Where the latest provincial report fails to provide explanation, it at least offers acknowledgement from Nova Scotia’s pandemic leader. "Declines in new cases and hospitalizations are welcome news, but my thoughts are with the 24 families who’ve lost their loved ones to COVID-19,” says Doctor Strang in the report. “Getting vaccinated, wearing a mask, staying home when we’re sick—these are small signs of respect to those families and to the many others whose lives have been, and still are, impacted by this virus."

Houston, Nova Scotia's political leader, is characteristically silent in the report. As has become his custom in recent reports, he doesn't offer a word of sympathy or support to the families—and everyone else in Nova Scotia—trying to understand all this death.

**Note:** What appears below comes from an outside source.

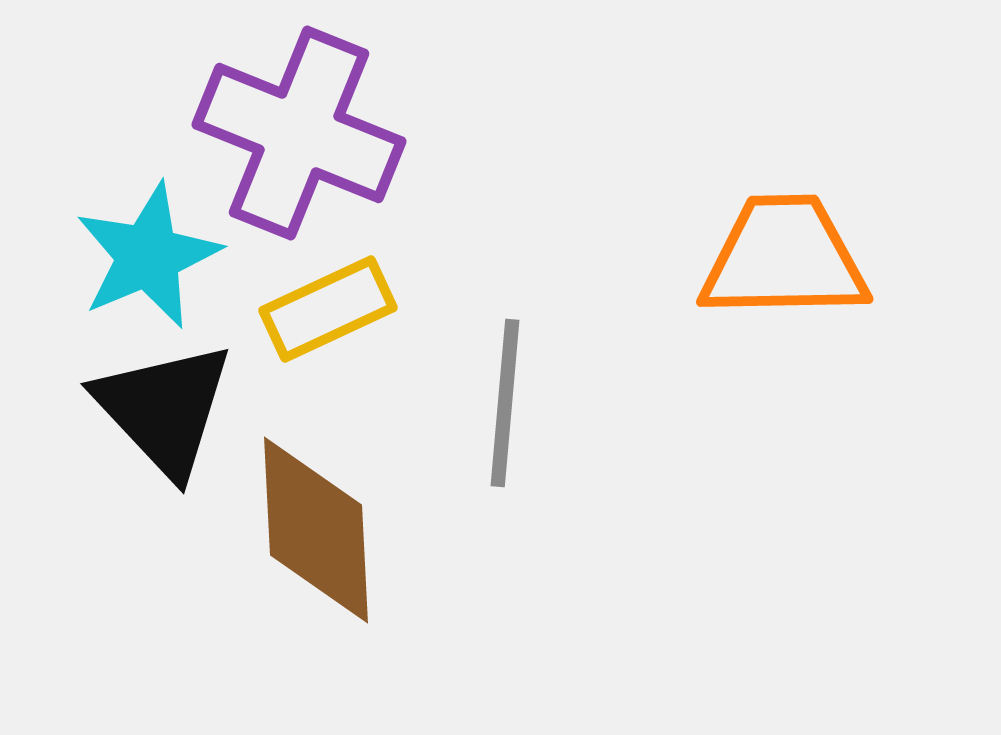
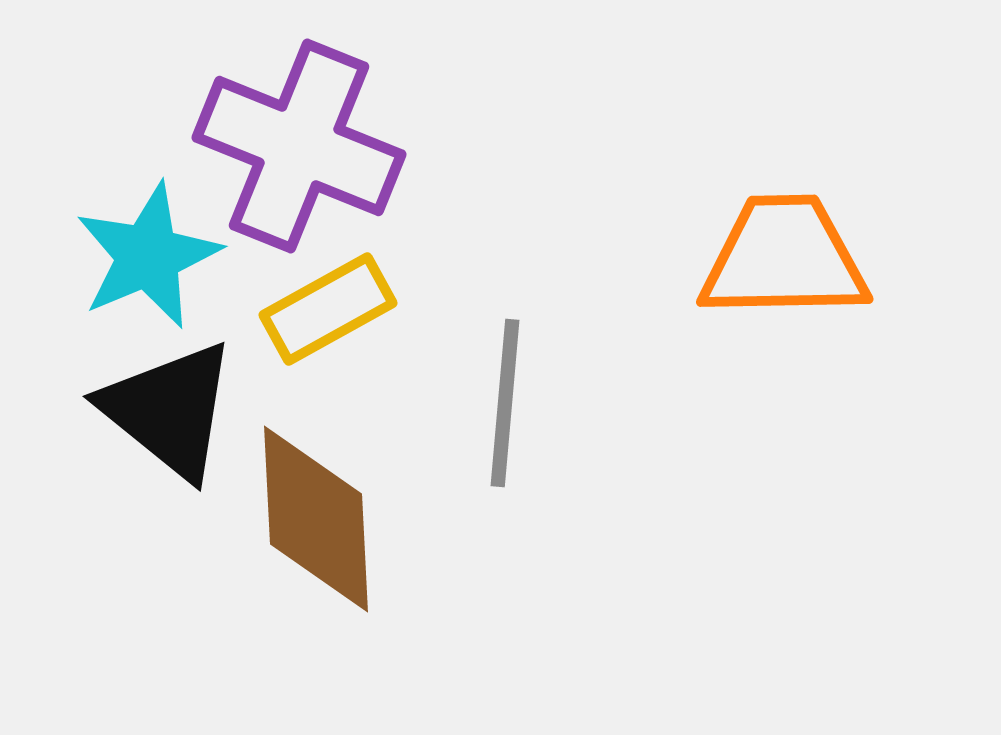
purple cross: moved 13 px down
yellow rectangle: rotated 4 degrees counterclockwise
black triangle: moved 5 px right, 1 px down; rotated 8 degrees counterclockwise
brown diamond: moved 11 px up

Through 2020 and 2021, COVID killed 111 Nova Scotians. Now the provincial death toll is 378 people. And if this week's report, coming out Thursday May 26, is anything like last week's, that number will reach 400 before the end of May. Doctor Strang says we should still be masking as one of the "small signs of respect" to people "impacted by this virus." On this count, Houston has been silent. But that same May 19 day the COVID report came out, the Department of Education and Early Childhood Development announced masks will no longer be required in public schools across the province. That speaks volumes about Houston's approach to the pandemic.

Kyle Shaw

Kyle is the editor of The Coast. He was a founding member of the newspaper in 1993 and was the paper’s first publisher. Kyle occasionally teaches creative nonfiction writing (think magazine-style #longreads) and copy editing at the University of King’s College School of Journalism.